Quote from: Duncan on April 30, 2020, 10:15:40 PM
I think you're basically leveling most of this at VOD releases though, right?
Consumers for their hunger for box sets and expensive reissues. And labels. Labels want and need to make money. But there's still room for what to release and how to do it. VOD seem like an easy target. I don't own anything by them and don't know much about it. I'd like the MZ box though, but can't afford it now.
So how should you release previously released material? Everything goes?
When leaving original art out and the individual title is one out of 10-20 other titles within the box. You could argue that the individual release just become one disc among many within the box. And therefore loose some individuality and power as a standalone singular release. The box is what's talked about and displayed more so than the individual release. The box is what you paid for. The historical importance and force of that standalone release gets slightly fuzzy.
Less of an easy target would be Hospital and let's choose the much celebrated Skin Crime box. I don't own it myself. But I do have several originals. It does not contain original artwork? Discs themselves seems to be packaged in some boring lookalike sleeves. Maybe original art is in that big booklet? I would have reversed that. Several releases within that box are considered US noise classics. Where as originally released the individual title, packaging and content are in symbiosis. Imagine a CD reissue set at €12. Keeping original art as far as possible. As AD/IR did with those three reissues before they caved in for the box. Those three were almost too good to be true. Maybe the splits became an issue?
But let me get back on track – Skin Crime. Instead we got a big ass box. Individual discs sleeved without original art. 300 copies, sold out quickly. What did they charge for it? I seem to recall it was over $110? Because it was out of my range at the time. Fair price for 20 discs. But an expensive one. Exclusively for those who could afford it. Now the box is close to €200 on discogs. And likely not getting cheaper.

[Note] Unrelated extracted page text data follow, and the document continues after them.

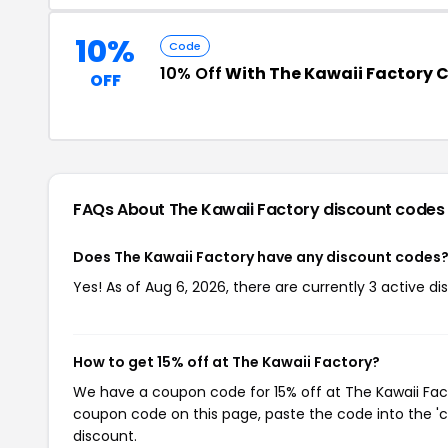
10%
Code
10% Off
With The Kawaii Factory 
OFF
FAQs About The Kawaii Factory
discount codes
Does The Kawaii Factory have any discount codes
Yes! As of Aug 6, 2026, there are currently 3 active di
How to get 15% off at The Kawaii Factory?
We have a coupon code for 15% off at The Kawaii Facto
coupon code on this page, paste the code into the 'c
discount.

If you had done Burn in 300 copies, it might still be in stock. At least the price wouldn't be €200 used. And let's face it who actually needs and listen repeatedly to those last few discs? I'm guessing far less than half of the owners.
Many paths are available when doing a reissue. You can do it Ramirez-style, reissue a tape in 25 copies that was originally released in 20 copies. Haha. It will save you space. But at least from the perspective of a consumer, if re-doing something that's impossible-to-find/pricey, the purpose shouldn't be
another big ass price tag and something that's available for two weeks, complete with a lot of fluff.
You could still find several of the Skin Crime releases fairly cheap at the time of release of the box. Maybe four titles were close to impossible and had a price tag. Some others were easy to find but you had to pay more than $15. But not much more than your fancy new random vinyl reissue. Those titles had been available for years at those prices! Obviously no one bought them. I miss that. The decoration of dust can be a beautiful one.